State how many lines of the data contain the word "Естонії", and write nothing besides the number.

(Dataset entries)

· · · · ·

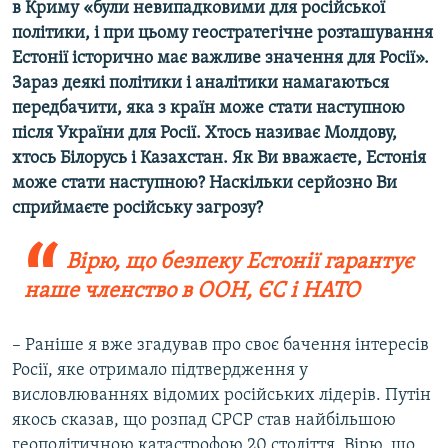
в Криму «були невипадковими для російської
політики, і при цьому геостратегічне розташування
Естонії історично має важливе значення для Росії».
Зараз деякі політики і аналітики намагаються
передбачити, яка з країн може стати наступною
після України для Росії. Хтось називає Молдову,
хтось Білорусь і Казахстан. Як Ви вважаєте, Естонія
може стати наступною? Наскільки серйозно Ви
сприймаєте російську загрозу?
Вірю, що безпеку Естонії гарантує
наше членство в ООН, ЄС і НАТО
– Раніше я вже згадував про своє бачення інтересів
Росії, яке отримало підтвердження у
висловлюваннях відомих російських лідерів. Путін
якось сказав, що розпад СРСР став найбільшою
геополітичною катастрофою 20 століття. Вірю, що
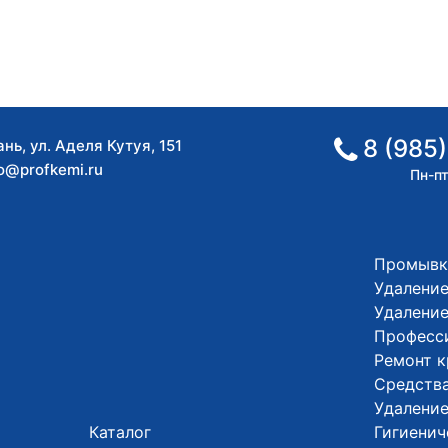
8 (985)
ань
,
ул. Аделя Кутуя, 151
fo@profkemi.ru
Пн-пт
Промывк
Удаление
Удалени
Професс
Ремонт 
Средства
Удалени
Каталог
Гигиенич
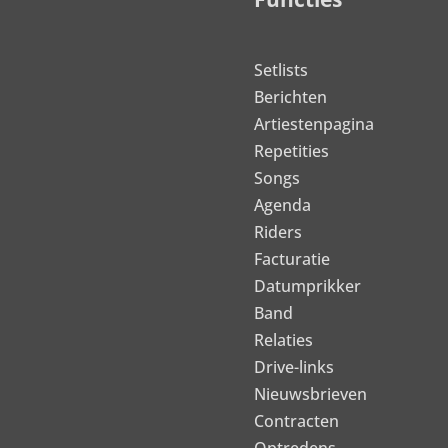
Setlists
Berichten
Artiestenpagina
Repetities
Songs
Agenda
Riders
Facturatie
Datumprikker
Band
Relaties
Drive-links
Nieuwsbrieven
Contracten
Optredens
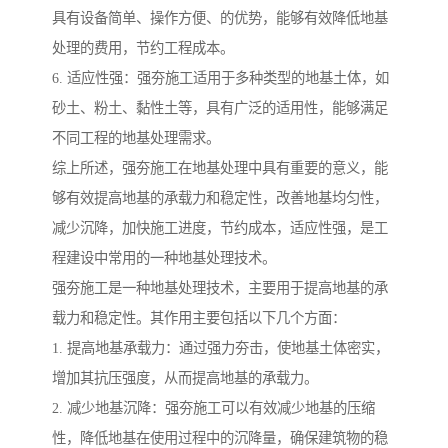
具有设备简单、操作方便、的优势，能够有效降低地基
处理的费用，节约工程成本。
6. 适应性强：强夯施工适用于多种类型的地基土体，如
砂土、粉土、黏性土等，具有广泛的适用性，能够满足
不同工程的地基处理需求。
综上所述，强夯施工在地基处理中具有重要的意义，能
够有效提高地基的承载力和稳定性，改善地基均匀性，
减少沉降，加快施工进度，节约成本，适应性强，是工
程建设中常用的一种地基处理技术。
强夯施工是一种地基处理技术，主要用于提高地基的承
载力和稳定性。其作用主要包括以下几个方面：
1. 提高地基承载力：通过强力夯击，使地基土体密实，
增加其抗压强度，从而提高地基的承载力。
2. 减少地基沉降：强夯施工可以有效减少地基的压缩
性，降低地基在使用过程中的沉降量，确保建筑物的稳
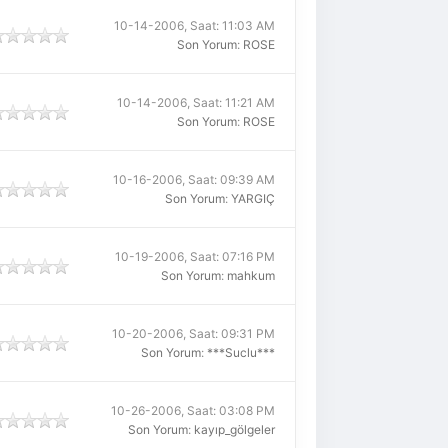
10-14-2006, Saat: 11:03 AM
Son Yorum
:
ROSE
10-14-2006, Saat: 11:21 AM
Son Yorum
:
ROSE
10-16-2006, Saat: 09:39 AM
Son Yorum
:
YARGIÇ
10-19-2006, Saat: 07:16 PM
Son Yorum
:
mahkum
10-20-2006, Saat: 09:31 PM
Son Yorum
:
***Suclu***
10-26-2006, Saat: 03:08 PM
Son Yorum
:
kayıp_gölgeler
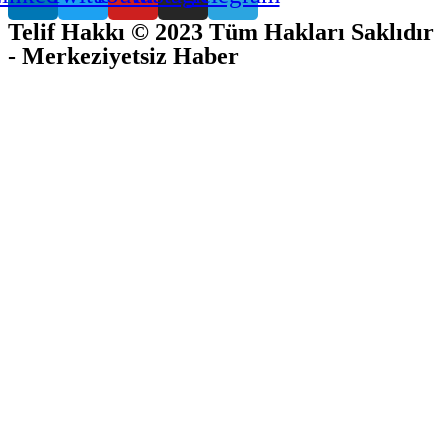
Telif Hakkı © 2023 Tüm Hakları Saklıdır
- Merkeziyetsiz Haber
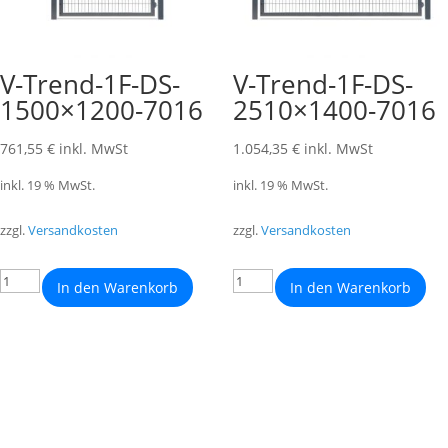
V-Trend-1F-DS-
V-Trend-1F-DS-
1500×1200-7016
2510×1400-7016
761,55
€
inkl. MwSt
1.054,35
€
inkl. MwSt
inkl. 19 % MwSt.
inkl. 19 % MwSt.
zzgl.
Versandkosten
zzgl.
Versandkosten
In den Warenkorb
In den Warenkorb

· · · · ·

Problem solution: 2